Experience working in agile or iterative development environments is a plus.
Familiarity with OWASP LLM Top 10 Risks
Relevant certifications (helpful but not required): NIST AI RMF (AISIC) INFORMS CAP AWS/Azure/Google ML Certifications

Responsibilities

Implement evaluation frameworks for AI models, including accuracy, robustness, relevance, bias, hallucination rate, and safety metrics.
Build and maintain automated evaluation scripts, tests, and pipelines that assess AI model outputs and detect performance drift over time.
Develop benchmark datasets, challenge sets, and scenario-based test cases tailored to mission and user needs.
Perform structured error analysis and behavioral audits of LLMs, retrieval-augmented generation (RAG) systems, and predictive models, documenting findings and improvement recommendations.
Collaborate with AI Developers, LLMOps Engineers, and Data Scientists to support iterative experimentation, model hardening, and quality improvements.
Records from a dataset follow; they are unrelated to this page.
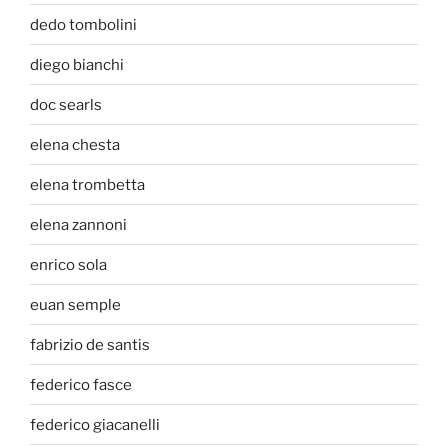
dedo tombolini
diego bianchi
doc searls
elena chesta
elena trombetta
elena zannoni
enrico sola
euan semple
fabrizio de santis
federico fasce
federico giacanelli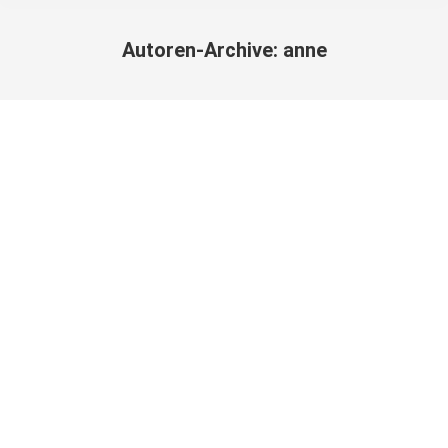
Autoren-Archive:
anne
Sie befinden sich hier: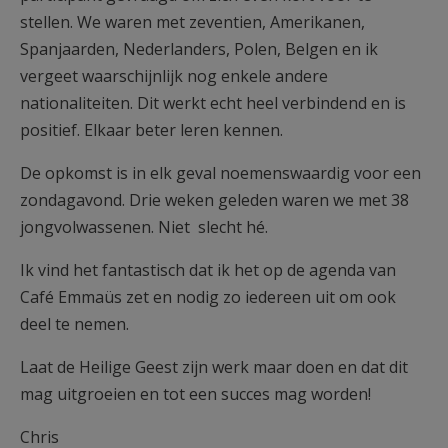
stellen. We waren met zeventien, Amerikanen,
Spanjaarden, Nederlanders, Polen, Belgen en ik
vergeet waarschijnlijk nog enkele andere
nationaliteiten. Dit werkt echt heel verbindend en is
positief. Elkaar beter leren kennen.
De opkomst is in elk geval noemenswaardig voor een
zondagavond. Drie weken geleden waren we met 38
jongvolwassenen. Niet slecht hé.
Ik vind het fantastisch dat ik het op de agenda van
Café Emmaüs zet en nodig zo iedereen uit om ook
deel te nemen.
Laat de Heilige Geest zijn werk maar doen en dat dit
mag uitgroeien en tot een succes mag worden!
Chris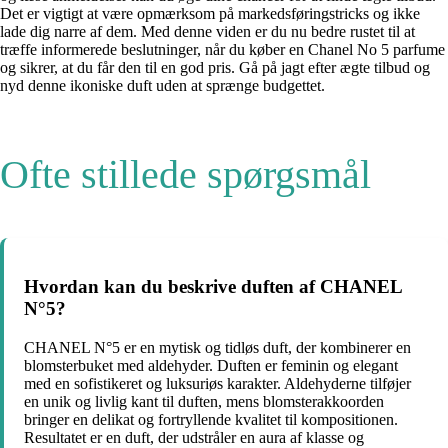
Det er vigtigt at være opmærksom på markedsføringstricks og ikke
lade dig narre af dem. Med denne viden er du nu bedre rustet til at
træffe informerede beslutninger, når du køber en Chanel No 5 parfume
og sikrer, at du får den til en god pris. Gå på jagt efter ægte tilbud og
nyd denne ikoniske duft uden at sprænge budgettet.
Ofte stillede spørgsmål
Hvordan kan du beskrive duften af CHANEL
N°5?
CHANEL N°5 er en mytisk og tidløs duft, der kombinerer en
blomsterbuket med aldehyder. Duften er feminin og elegant
med en sofistikeret og luksuriøs karakter. Aldehyderne tilføjer
en unik og livlig kant til duften, mens blomsterakkoorden
bringer en delikat og fortryllende kvalitet til kompositionen.
Resultatet er en duft, der udstråler en aura af klasse og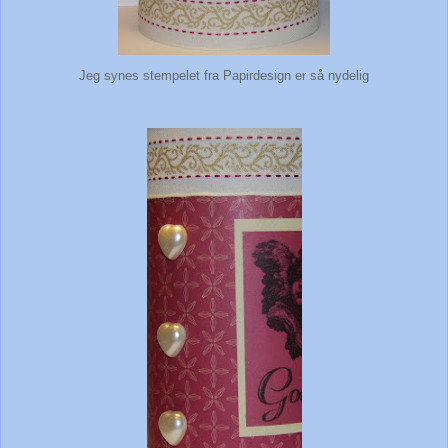
Jeg synes stempelet fra Papirdesign er så nydelig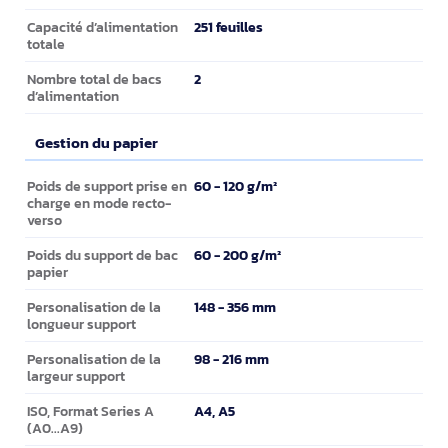
251 feuilles
Capacité d’alimentation
totale
2
Nombre total de bacs
d’alimentation
Gestion du papier
Gestion du papier
60 - 120 g/m²
Poids de support prise en
charge en mode recto-
verso
60 - 200 g/m²
Poids du support de bac
papier
148 - 356 mm
Personalisation de la
longueur support
98 - 216 mm
Personalisation de la
largeur support
A4, A5
ISO, Format Series A
(A0...A9)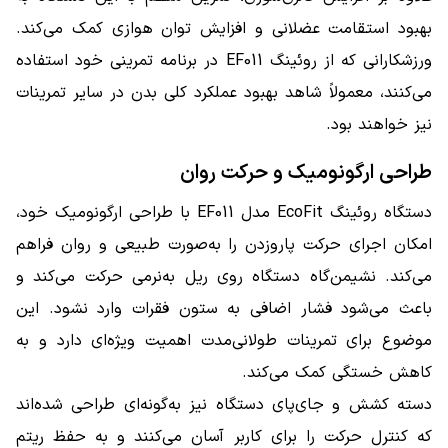
بهبود استقامت عضلانی و افزایش توان هوازی کمک می‌کند.
ورزشکارانی که از روئینگ EF011 در برنامه تمرینی خود استفاده
می‌کنند، معمولاً شاهد بهبود عملکرد کلی بدن در سایر تمرینات
نیز خواهند بود.
طراحی ارگونومیک و حرکت روان
دستگاه روئینگ EcoFit مدل EF011 با طراحی ارگونومیک خود،
امکان اجرای حرکت پاروزدن را به‌صورت طبیعی و روان فراهم
می‌کند. نشیمن‌گاه دستگاه روی ریل به‌نرمی حرکت می‌کند و
باعث می‌شود فشار اضافی به ستون فقرات وارد نشود. این
موضوع برای تمرینات طولانی‌مدت اهمیت ویژه‌ای دارد و به
کاهش خستگی کمک می‌کند.
دسته کشش و جای‌پای دستگاه نیز به‌گونه‌ای طراحی شده‌اند
که کنترل حرکت را برای کاربر آسان می‌کنند و به حفظ ریتم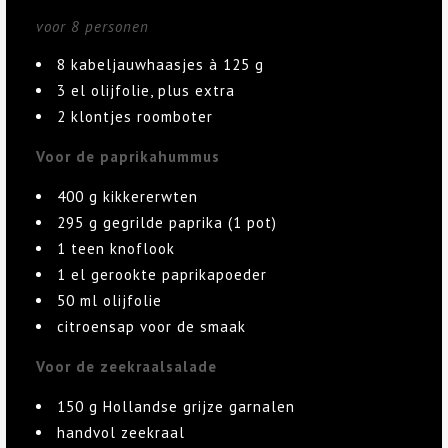
voor 8 personen
8 kabeljauwhaasjes à 125 g
3 el olijfolie, plus extra
2 klontjes roomboter
Voor de paprikahummus
400 g kikkererwten
295 g gegrilde paprika (1 pot)
1 teen knoflook
1 el gerookte paprikapoeder
50 ml olijfolie
citroensap voor de smaak
Voor de zeekraalsalade
150 g Hollandse grijze garnalen
handvol zeekraal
Contribute to the design of human-in-the-loop evaluation workflows, integrating qualitative and quantitative insight into evaluation reports.
Assist in mapping evaluation outcomes to responsible AI principles such as fairness, transparency, reliability, and safety.
Partner with AI Governance Analysts to ensure evaluation outputs support compliance, documentation, and risk assessments.
Stay current with emerging evaluation tools, frameworks, metrics, and research related to LLM assessment and generative AI reliability.
Document evaluation processes, criteria, and results for both technical and non-technical audiences.